Ben kimseye geri zekálı demem
SEVGİLİ Hıncal Abi. Sana geri zekálı dediğimi iddia etmişsin. Ben ‘‘geri zekálı’’ diye hiç kimseye demem.
Çünkü ‘‘zeka geriliği’’ bir özürdür ve hayatta kimsenin özrüyle alay etmedim. Hiçbir özrü hakaret olarak kullanmadım.
Ben ‘‘aptal’’ derim ama senin öyle olmadığını da en iyi ben bilirim.
Beni üzen, senin milleti ve beni ‘‘aptal’’ yerine koyman.
Bu tartışmayı noktalamışsın.
Sen noktalamasan, dünkü yazından sonra ben noktalayacaktım.
Çünkü dün diyorsun ki: ‘‘Dinç Bilgin'in beş kuruşu yok. Hortumladıysa bu para nerede?’’
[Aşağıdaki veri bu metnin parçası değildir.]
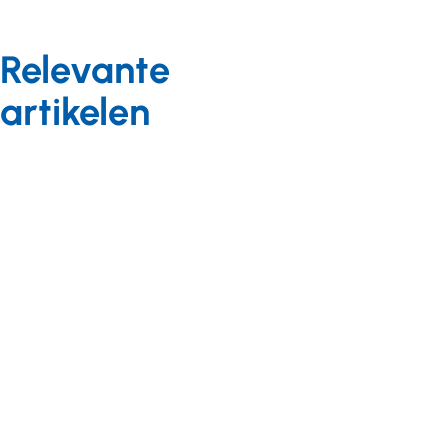
Relevante
artikelen
Visie 2035
Visie 2035
Blog
03 augustus
Achtergrond
2021
03 december 2022
'Dat gun
Doorgeefrubriek:
je
De visie van...
iedereen:
extra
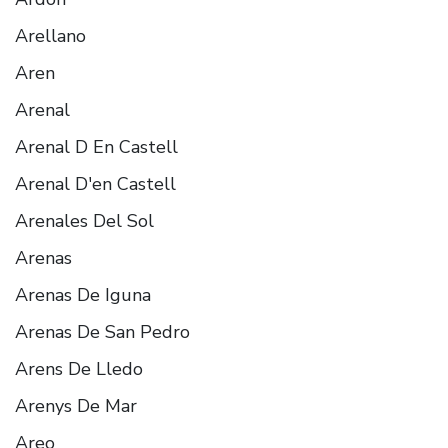
Arellano
Aren
Arenal
Arenal D En Castell
Arenal D'en Castell
Arenales Del Sol
Arenas
Arenas De Iguna
Arenas De San Pedro
Arens De Lledo
Arenys De Mar
Areo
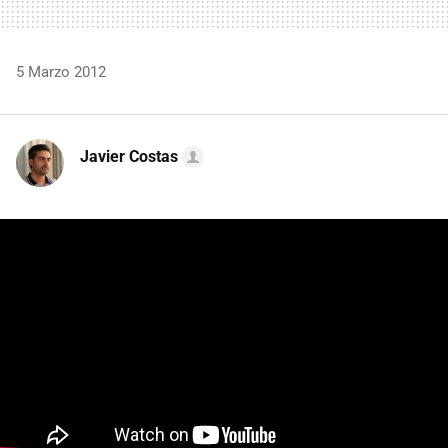
5 Marzo 2012
Javier Costas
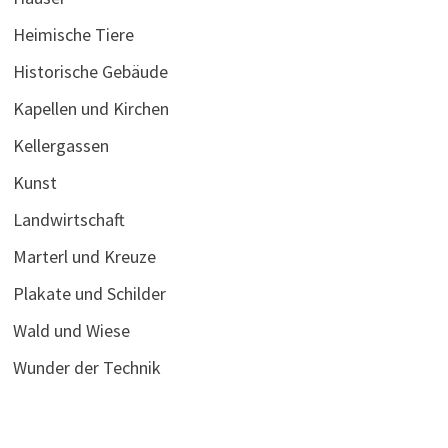
Heimische Tiere
Historische Gebäude
Kapellen und Kirchen
Kellergassen
Kunst
Landwirtschaft
Marterl und Kreuze
Plakate und Schilder
Wald und Wiese
Wunder der Technik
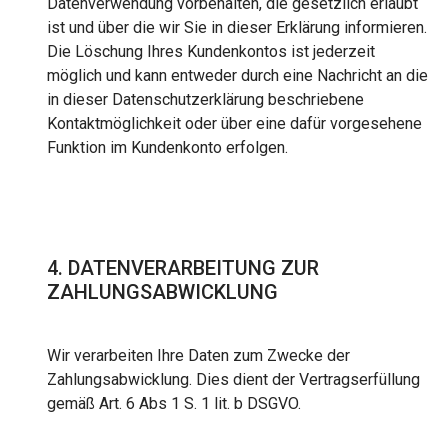
Datenverwendung vorbehalten, die gesetzlich erlaubt
ist und über die wir Sie in dieser Erklärung informieren.
Die Löschung Ihres Kundenkontos ist jederzeit
möglich und kann entweder durch eine Nachricht an die
in dieser Datenschutzerklärung beschriebene
Kontaktmöglichkeit oder über eine dafür vorgesehene
Funktion im Kundenkonto erfolgen.
4. DATENVERARBEITUNG ZUR
ZAHLUNGSABWICKLUNG
Wir verarbeiten Ihre Daten zum Zwecke der
Zahlungsabwicklung. Dies dient der Vertragserfüllung
gemäß Art. 6 Abs 1 S. 1 lit. b DSGVO.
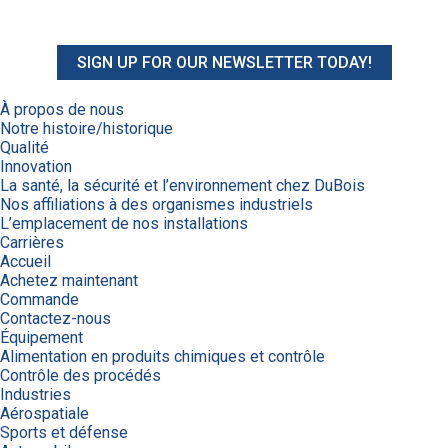
SIGN UP FOR OUR NEWSLETTER TODAY!
À propos de nous
Notre histoire/historique
Qualité
Innovation
La santé, la sécurité et l’environnement chez DuBois
Nos affiliations à des organismes industriels
L’emplacement de nos installations
Carrières
Accueil
Achetez maintenant
Commande
Contactez-nous
Équipement
Alimentation en produits chimiques et contrôle
Contrôle des procédés
Industries
Aérospatiale
Sports et défense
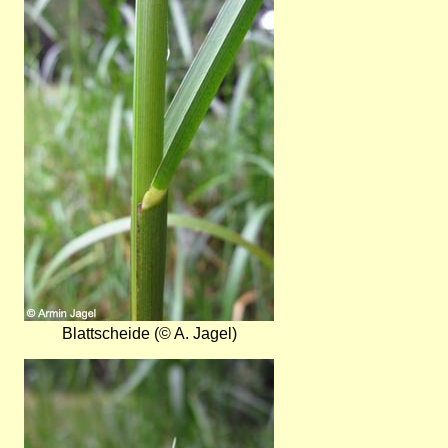
Blattscheide (© A. Jagel)
Bild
Ben bu cümle karşısında pes ettim. Neredeyse diyeceksin ki, Etibank'a nazar değdi o yüzden battı.
Oysa dünyanın en pahalı yatlarına, lüks jetlerden bir filoya, Adnan Kaşıkçı'yı bile gölgede bırakacak bir ihtişama harcanan parayı Türk halkı yıllarca izledi.
Bu arada o gazetenin çalışanlarından bazıları da çok ama çok zengin oldu.
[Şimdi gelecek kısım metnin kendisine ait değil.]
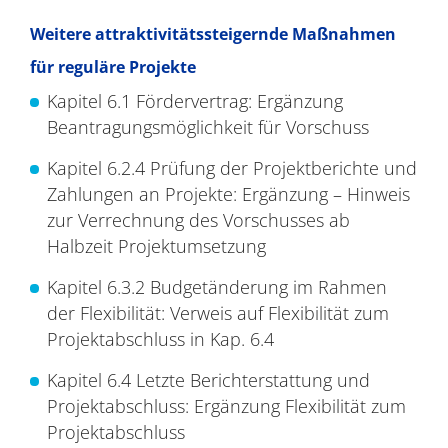
Weitere attraktivitätssteigernde Maßnahmen
für reguläre Projekte
Kapitel 6.1 Fördervertrag: Ergänzung
Beantragungsmöglichkeit für Vorschuss
Kapitel 6.2.4 Prüfung der Projektberichte und
Zahlungen an Projekte: Ergänzung – Hinweis
zur Verrechnung des Vorschusses ab
Halbzeit Projektumsetzung
Kapitel 6.3.2 Budgetänderung im Rahmen
der Flexibilität: Verweis auf Flexibilität zum
Projektabschluss in Kap. 6.4
Kapitel 6.4 Letzte Berichterstattung und
Projektabschluss: Ergänzung Flexibilität zum
Projektabschluss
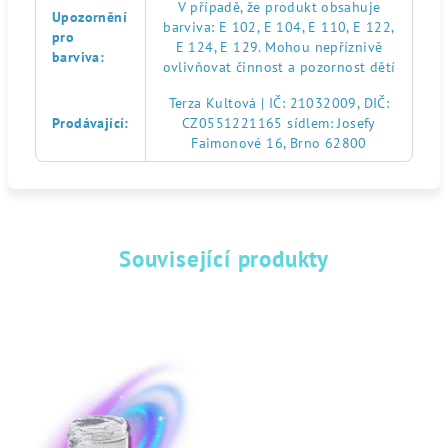
V případě, že produkt obsahuje
Upozornění
barviva: E 102, E 104, E 110, E 122,
pro
E 124, E 129. Mohou nepříznivě
barviva
:
ovlivňovat činnost a pozornost dětí
Terza Kultová | IČ: 21032009, DIČ:
Prodávající
:
CZ0551221165 sídlem: Josefy
Faimonové 16, Brno 62800
Související produkty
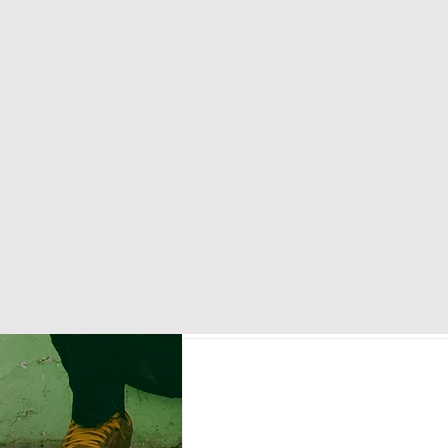
gemacht.
Wir sind unserem Ru
Faschingslaune. Zu d
Aber seht euch doch
Wir freuen uns auf j
Hochzeitsmusik
Partymus
Aktuelle Beiträge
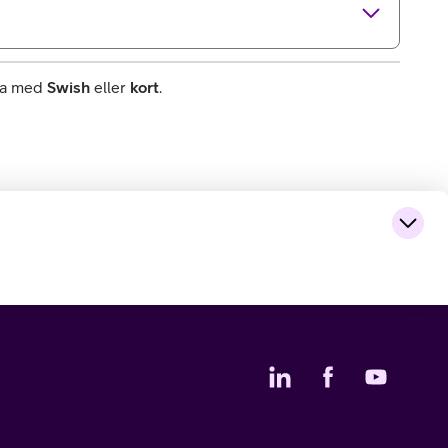
rna med
Swish
eller
kort
.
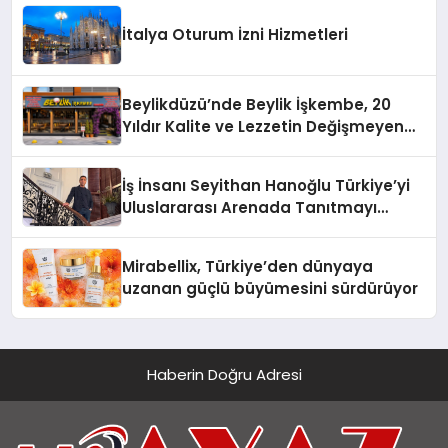
İtalya Oturum İzni Hizmetleri
Beylikdüzü’nde Beylik İşkembe, 20
Yıldır Kalite ve Lezzetin Değişmeyen
Adresi
İş İnsanı Seyithan Hanoğlu Türkiye’yi
Uluslararası Arenada Tanıtmayı
Hedefliyor
Mirabellix, Türkiye’den dünyaya
uzanan güçlü büyümesini sürdürüyor
Haberin Doğru Adresi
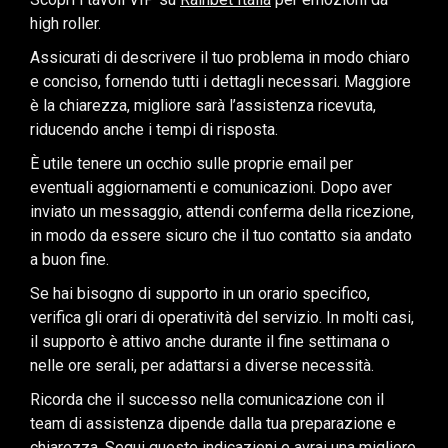
high roller.
Assicurati di descrivere il tuo problema in modo chiaro
e conciso, fornendo tutti i dettagli necessari. Maggiore
è la chiarezza, migliore sarà l’assistenza ricevuta,
riducendo anche i tempi di risposta.
È utile tenere un occhio sulle proprie email per
eventuali aggiornamenti e comunicazioni. Dopo aver
inviato un messaggio, attendi conferma della ricezione,
in modo da essere sicuro che il tuo contatto sia andato
a buon fine.
Se hai bisogno di supporto in un orario specifico,
verifica gli orari di operatività del servizio. In molti casi,
il supporto è attivo anche durante il fine settimana o
nelle ore serali, per adattarsi a diverse necessità.
Ricorda che il successo nella comunicazione con il
team di assistenza dipende dalla tua preparazione e
chiarezza. Segui queste indicazioni e avrai una migliore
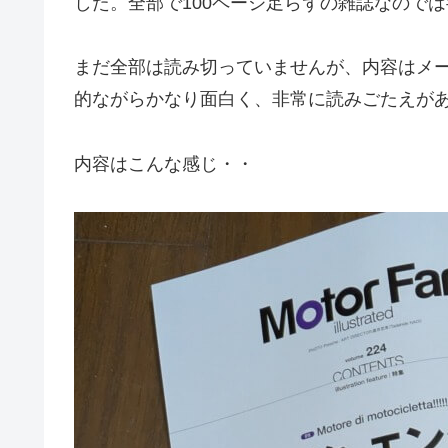
した。全部で100ページ足らずの雑誌なので
まだ全部は読み切っていませんが、内容はメ
的ながらかなり面白く、非常に読みごたえが
内容はこんな感じ・・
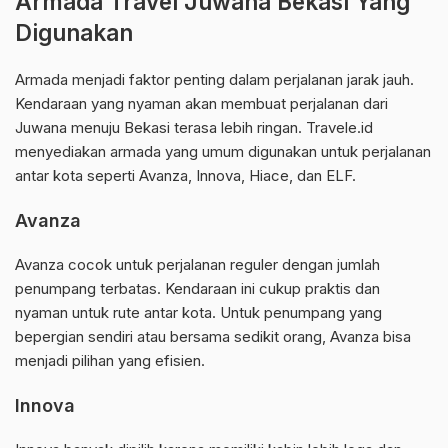
Armada Travel Juwana Bekasi Yang
Digunakan
Armada menjadi faktor penting dalam perjalanan jarak jauh.
Kendaraan yang nyaman akan membuat perjalanan dari
Juwana menuju Bekasi terasa lebih ringan. Travele.id
menyediakan armada yang umum digunakan untuk perjalanan
antar kota seperti Avanza, Innova, Hiace, dan ELF.
Avanza
Avanza cocok untuk perjalanan reguler dengan jumlah
penumpang terbatas. Kendaraan ini cukup praktis dan
nyaman untuk rute antar kota. Untuk penumpang yang
bepergian sendiri atau bersama sedikit orang, Avanza bisa
menjadi pilihan yang efisien.
Innova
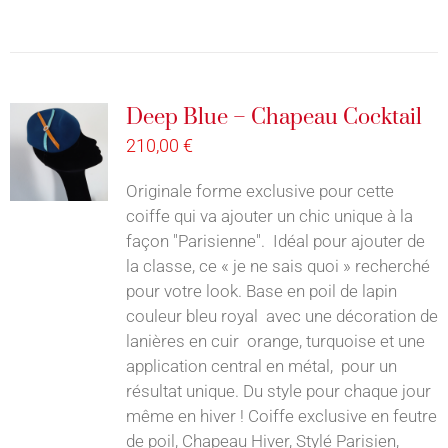
Deep Blue – Chapeau Cocktail
210,00
€
Originale forme exclusive pour cette
coiffe qui va ajouter un chic unique à la
façon "Parisienne". Idéal pour ajouter de
la classe, ce « je ne sais quoi » recherché
pour votre look. Base en poil de lapin
couleur bleu royal avec une décoration de
lanières en cuir orange, turquoise et une
application central en métal, pour un
résultat unique. Du style pour chaque jour
même en hiver ! Coiffe exclusive en feutre
de poil, Chapeau Hiver, Stylé Parisien,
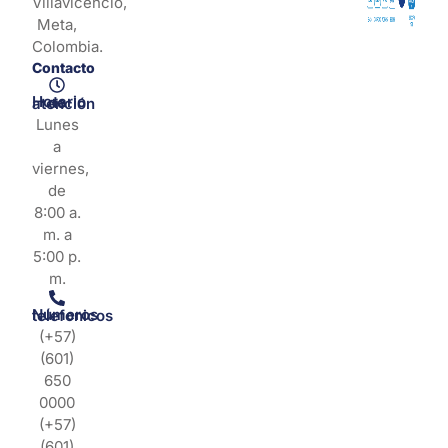
Villavicencio,
Meta,
Colombia.
Contacto
Horario de atención
Lunes
a
viernes,
de
8:00 a.
m. a
5:00 p.
m.
Números telefonicos
(+57)
(601)
650
0000
(+57)
(601)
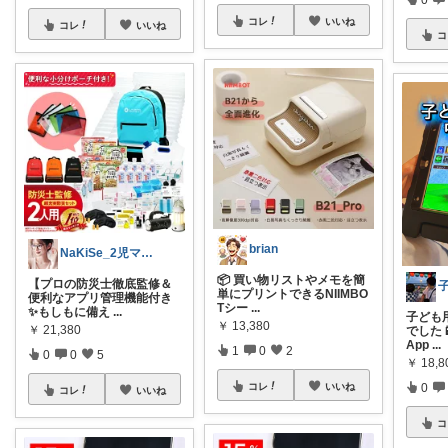
コレ
いいね
コレ
いいね
コ
brian
NaKiSe_2児ママ🌸訪問感謝です
📦 買い物リストやメモを簡
【プロの防災士徹底監修＆
単にプリントできるNIIMBO
便利なアプリ管理機能付き
Tシー
...
✨もしもに備え
...
子ども用
￥
13,380
￥
21,380
でした
App
...
1
0
2
0
0
5
￥
18,
コレ
いいね
0
コレ
いいね
コ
Kalan var ise nerede olduğunu bana değil, o çok sevdiğin ama yaklaşık 1 milyar doları ne yaptığını senin de bilmediğin patronun Dinç Bilgin'e sor.
Bu konuda kimseye bilgi vermiyor ama belki sana verir.
Sabah'ı batırmaya gelince. Sabah'ın yaşamasını ben senden çok isterim.
Çünkü hepimiz için bir kapıdır.
Bak en iyisi şöyle olsun.
Başarılı bir işadamı, hesabını kitabını iyi bilen bir adam olarak tanıdığım Turgay Ciner, otursun BDDK ile anlaşsın.
Sabah ve ATV'ye rayiç değerler üzerinden bir fiyat biçilsin.
Turgay Bey bu parayı uygun bir vadede BDDK'ya ödesin.
Bu para borçtan düşülsün.
Kalan borcu da Dinç Bilgin ödemeye çalışsın.
Böylece Sabah Gazetesi de yaşasın, devlet de alacağının en azından bir bölümünü tahsil etsin.
Ben buna varım Hıncal Abi. Ama Dinç Bilgin'in paraları ne yaptığını bana sorma. Yıllardır onun yakınında sen vardın. Ben değil.